• **Collected data entries**:
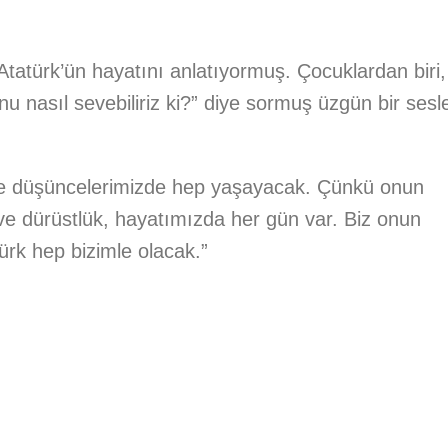
Atatürk’ün hayatını anlatıyormuş. Çocuklardan biri,
 nasıl sevebiliriz ki?” diye sormuş üzgün bir sesl
 ve düşüncelerimizde hep yaşayacak. Çünkü onun
k ve dürüstlük, hayatımızda her gün var. Biz onun
ürk hep bizimle olacak.”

• **WORK TO BE COMPLETED**:
Which of the lines above hold the word "onun"? Copy each one.

• **EXERCISE RESULT**:
 ve düşüncelerimizde hep yaşayacak. Çünkü onun
k ve dürüstlük, hayatımızda her gün var. Biz onun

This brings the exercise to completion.